Blog

  • You’re Not Alone

    I made this video last Fall, 2023. Driving past the suicide prevention sign outside the bridge always engenders a wooden feeling inside me. “Would this actually help someone?”, I think. Would this have helped me? The bridge sits underneath Olana. The site of Frederick Church’s home, above the shore of the Hudson River, looking West. A site of much importance because of what Church saw there, and then painted. A site useful because of what it looked out upon, but only to one man. His paintings then become the image of this place. I wonder how many people drowned in the river during Church’s lifetime? He died in 1900, the bridge finished in 1935. How many people have jumped off the Rip Van Winkle Bridge? I won’t look it up. This video is really about looking. Looking through the frame that has been set up to see a place like Church’s canvas would have. To then walk the bridge to see what couldn’t bee seen until the bridge opened.

  • Tactical Maintenance

    The subject of this project is the notion of the garden. A place delineated as separate from both untended nature and the artificial structures of civilization, containing human made arrangements of natural materials.

    It’s important to distinguish the garden as a humanly delineated space, which is not naturally occurring. Each garden has a tactic of maintenance which cultivates the intended nature and discourages growth of unwanted species, and prevents decay of the grounds themselves.

    Is nature to be enjoyed? Is enjoyment a product of our time? Louis XIV felt that wilderness provided no pleasure and that nature had to be arranged by man to be appreciated.
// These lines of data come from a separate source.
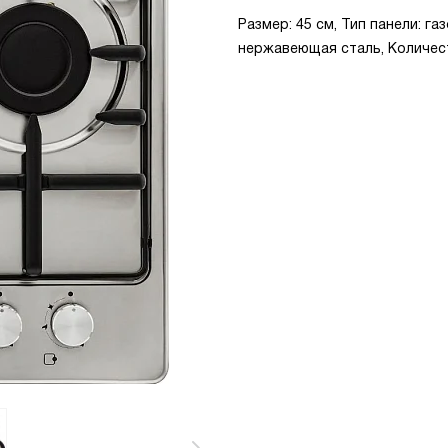
Размер: 45 см, Тип панели: г
нержавеющая сталь, Количест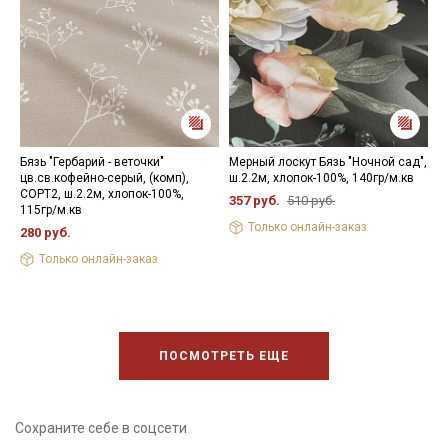
Бязь "Гербарий - веточки"
Мерный лоскут Бязь "Ночной сад",
Б
цв.св.кофейно-серый, (комп),
ш.2.2м, хлопок-100%, 140гр/м.кв
ц
СОРТ2, ш.2.2м, хлопок-100%,
1
357 руб.
510 руб.
115гр/м.кв
2
Только онлайн-заказ
280 руб.
Только онлайн-заказ
ПОСМОТРЕТЬ ЕЩЕ
Сохраните себе в соцсети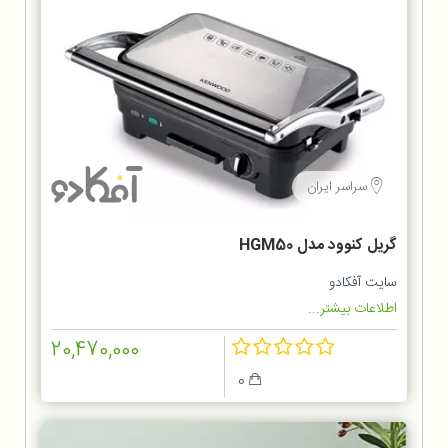
سراسر ایران
گریل کنوود مدل HGM50
سایت آفکادو
اطلاعات بیشتر...
20,470,000
0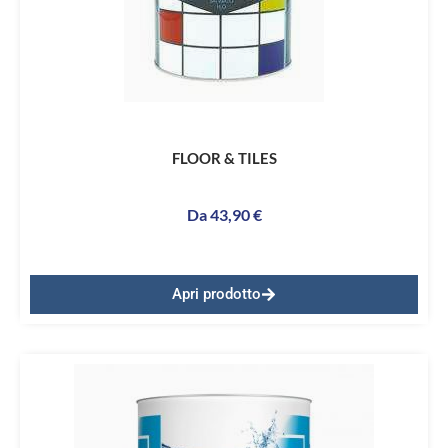
FLOOR & TILES
Da
43,90
€
Apri prodotto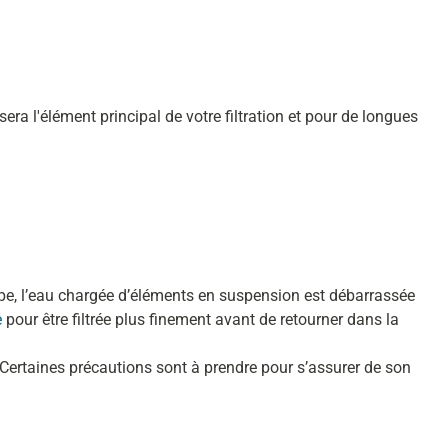
l'élément principal de votre filtration et pour de longues
mpe, l’eau chargée d’éléments en suspension est débarrassée
e
pour être filtrée plus finement avant de retourner dans la
 Certaines précautions sont à prendre pour s’assurer de son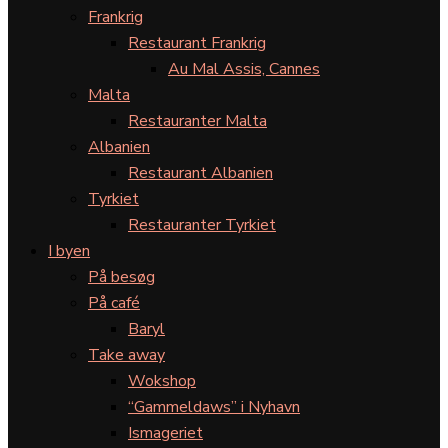
Frankrig
Restaurant Frankrig
Au Mal Assis, Cannes
Malta
Restauranter Malta
Albanien
Restaurant Albanien
Tyrkiet
Restauranter Tyrkiet
I byen
På besøg
På café
Baryl
Take away
Wokshop
“Gammeldaws” i Nyhavn
Ismageriet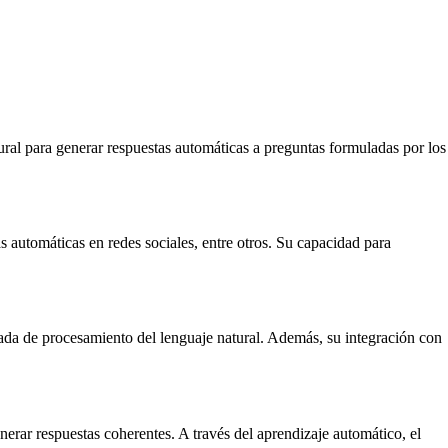
ural para generar respuestas automáticas a preguntas formuladas por los
s automáticas en redes sociales, entre otros. Su capacidad para
ada de procesamiento del lenguaje natural. Además, su integración con
erar respuestas coherentes. A través del aprendizaje automático, el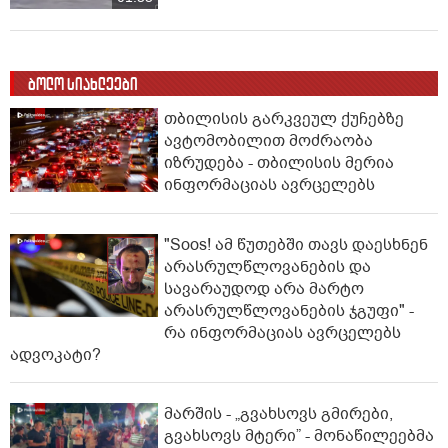
ბოლო სიახლეები
თბილისის გარკვეულ ქუჩებზე
ავტომობილით მოძრაობა
იზრუდება - თბილისის მერია
ინფორმაციას ავრცელებს
"Soos! ამ წუთებში თავს დაესხნენ
არასრულწლოვანების და
სავარაუდოდ არა მარტო
არასრულწლოვანების ჯგუფი" -
რა ინფორმაციას ავრცელებს
ადვოკატი?
მარშის - „გვახსოვს გმირები,
გვახსოვს მტერი” - მონაწილეებმა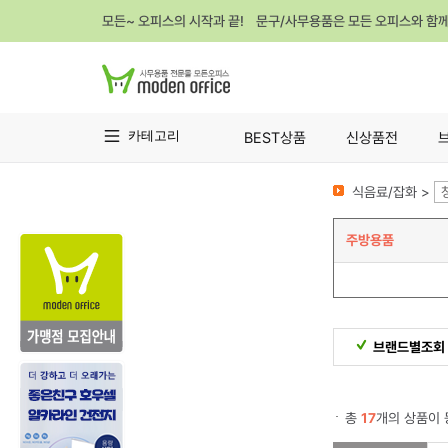
모든~ 오피스의 시작과 끝! 문구/사무용품은 모든 오피스와 함
카테고리
BEST상품
신상품전
식음료/잡화 >
주방용품
브랜드별조회
총
17
개의 상품이 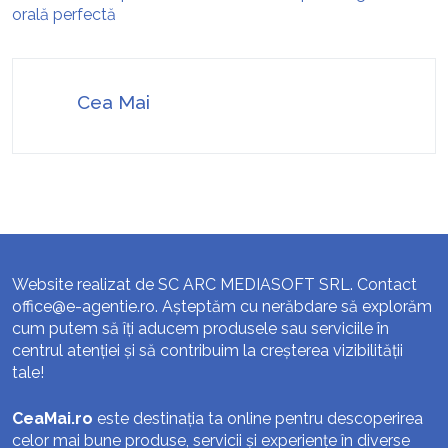
orală perfectă
Cea Mai
Website realizat de SC ARC MEDIASOFT SRL. Contact
office@e-agentie.ro
. Așteptăm cu nerăbdare să explorăm
cum putem să îți aducem produsele sau serviciile în
centrul atenției și să contribuim la creșterea vizibilității
tale!
CeaMai.ro
este destinația ta online pentru descoperirea
celor mai bune produse, servicii și experiențe în diverse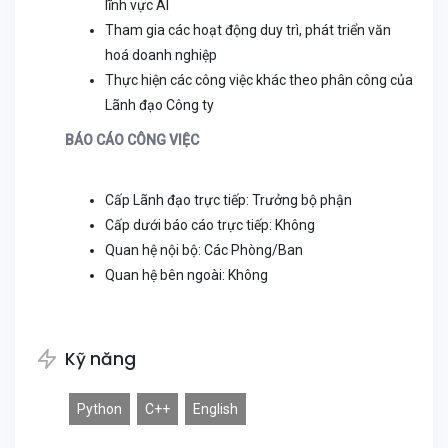
lĩnh vực AI
Tham gia các hoạt động duy trì, phát triển văn
hoá doanh nghiệp
Thực hiện các công việc khác theo phân công của
Lãnh đạo Công ty
BÁO CÁO CÔNG VIỆC
Cấp Lãnh đạo trực tiếp: Trưởng bộ phận
Cấp dưới báo cáo trực tiếp: Không
Quan hệ nội bộ: Các Phòng/Ban
Quan hệ bên ngoài: Không
Kỹ năng
Python
C++
English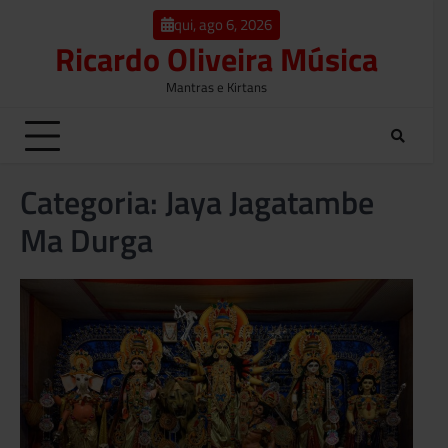
o
Skip
conteúdo
qui, ago 6, 2026
to
Ricardo Oliveira Música
content
Mantras e Kirtans
Categoria:
Jaya Jagatambe
Ma Durga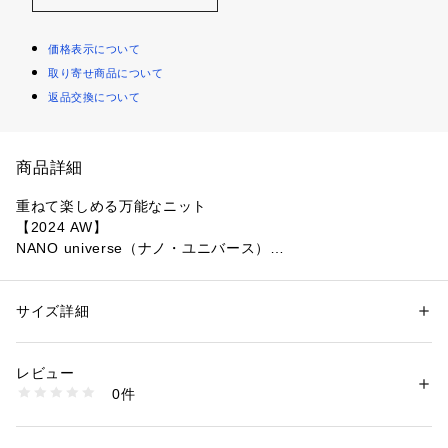
価格表示について
取り寄せ商品について
返品交換について
商品詳細
重ねて楽しめる万能なニット
【2024 AW】
NANO universe（ナノ・ユニバース）
シンプルながら洗練されたラメショートニットプルオーバー。
ショート丈のシルエットなので、ワンピースやシャツ等とレイ
サイズ詳細
性別：
レディース
ヤードスタイルがおすすめ◎一枚あるとスタイリングの幅が広
カテゴリー：
ファッション
 ＞ 
トップス
 ＞ 
ニット・セーター
素材：羊毛 66% ナイロン 19% ポリエステル 15%
がる万能なアイテムです！
生産国：中国製
レビュー
洗濯：手洗い 漂白× アイロン150℃ ドライ弱い タンブル乾燥× 平干し ウ
0件
■デザイン
ェット非常に弱い
※詳しい洗濯方法については、商品の品質表示タグをご覧ください
・レイヤードしやすいやや広めの衿
商品番号：
1096600001601 
（モール）
・デザイン性のあるふっくりと丸みのある太い袖シルエット
6694222322 （ショップ）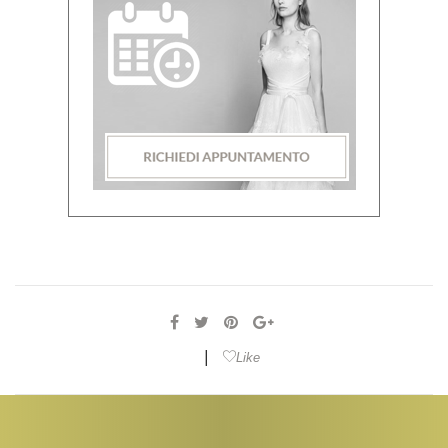
|
Like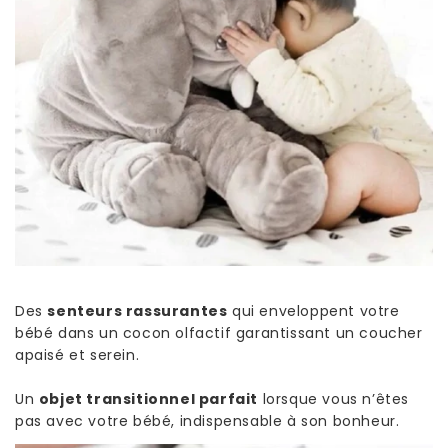
Des
senteurs rassurantes
qui enveloppent votre
bébé dans un cocon olfactif garantissant un coucher
apaisé et serein.
Un
objet transitionnel parfait
lorsque vous n’êtes
pas avec votre bébé, indispensable à son bonheur.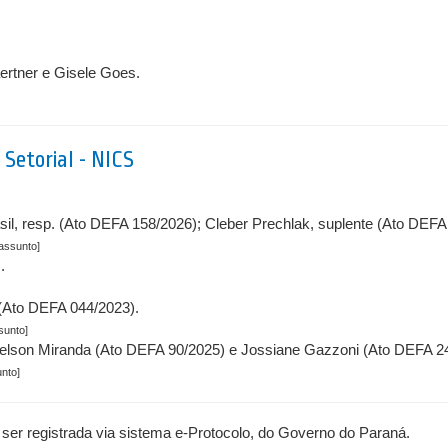
aertner e Gisele Goes.
Setorial - NICS
sil, resp. (Ato DEFA 158/2026); Cleber Prechlak, suplente (Ato DEFA
 assunto]
.
(Ato DEFA 044/2023).
sunto]
oelson Miranda (Ato DEFA 90/2025) e Jossiane Gazzoni (Ato DEFA 2
unto]
er registrada via sistema e-Protocolo, do Governo do Paraná.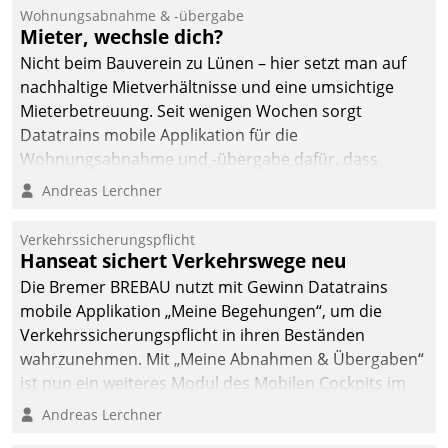
Wohnungsabnahme & -übergabe
Mieter, wechsle dich?
Nicht beim Bauverein zu Lünen – hier setzt man auf
nachhaltige Mietverhältnisse und eine umsichtige
Mieterbetreuung. Seit wenigen Wochen sorgt
Datatrains mobile Applikation für die
Wohnungsabnahme und -übergabe dafür, dass
Mieter wohlgeordnet kommen und, so es sein muss,
Andreas Lerchner
gehen können.
Verkehrssicherungspflicht
Hanseat sichert Verkehrswege neu
Die Bremer BREBAU nutzt mit Gewinn Datatrains
mobile Applikation „Meine Begehungen“, um die
Verkehrssicherungspflicht in ihren Beständen
wahrzunehmen. Mit „Meine Abnahmen & Übergaben“
ist nun ein weiteres Modul des Mobilen Cockpits im
Einsatz.
Andreas Lerchner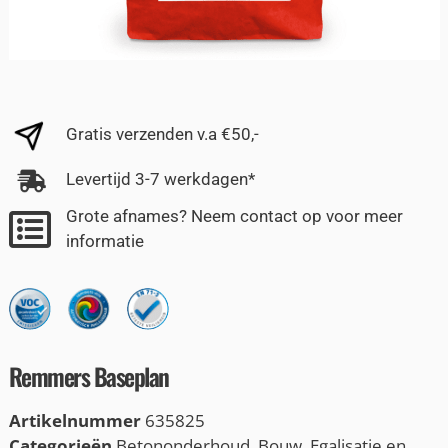
Gratis verzenden v.a €50,-
Levertijd 3-7 werkdagen*
Grote afnames? Neem contact op voor meer
informatie
Remmers Baseplan
Artikelnummer
635825
Categorieën
Betononderhoud
,
Bouw
,
Egalisatie en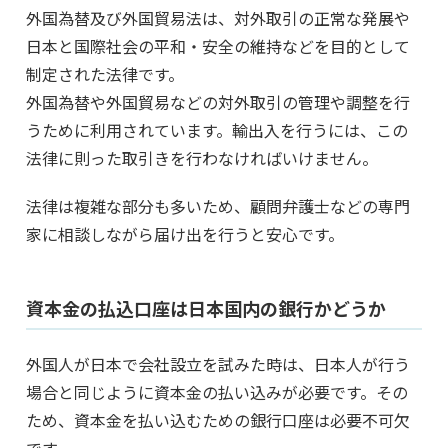
外国為替及び外国貿易法は、対外取引の正常な発展や
日本と国際社会の平和・安全の維持などを目的として
制定された法律です。
外国為替や外国貿易などの対外取引の管理や調整を行
うために利用されています。輸出入を行うには、この
法律に則った取引きを行わなければいけません。
法律は複雑な部分も多いため、顧問弁護士などの専門
家に相談しながら届け出を行うと安心です。
資本金の払込口座は日本国内の銀行かどうか
外国人が日本で会社設立を試みた時は、日本人が行う
場合と同じように資本金の払い込みが必要です。その
ため、資本金を払い込むための銀行口座は必要不可欠
です。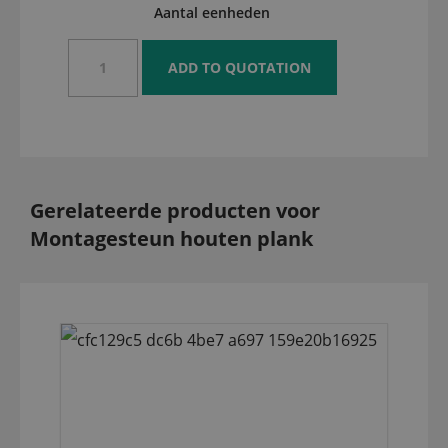
Aantal eenheden
Gerelateerde producten voor
Montagesteun houten plank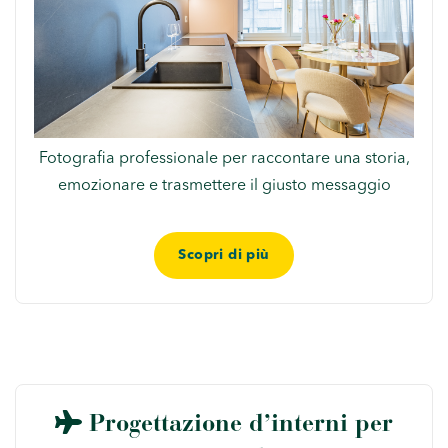
Fotografia professionale per raccontare una storia,
emozionare e trasmettere il giusto messaggio
Scopri di più
Progettazione d’interni per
The earliest gardens were most likely naturally occurring clearings “…such spots are the gardens of the gods, or of those favoured by the gods, so that they need do no work to keep the place in order.”

    The garden provides a controlled space. It is built by humans and embodies culture. A “wild” landscape has it’s own conditions and will continue without human involve- ment. Enjoyment of such a wild place means to accept it, because it was created by numerous consequences beyond any plan. To enjoy a garden is to take pleasure in a person’s work. While some gardens aim to be in conversation with nature, others claim dominance over it.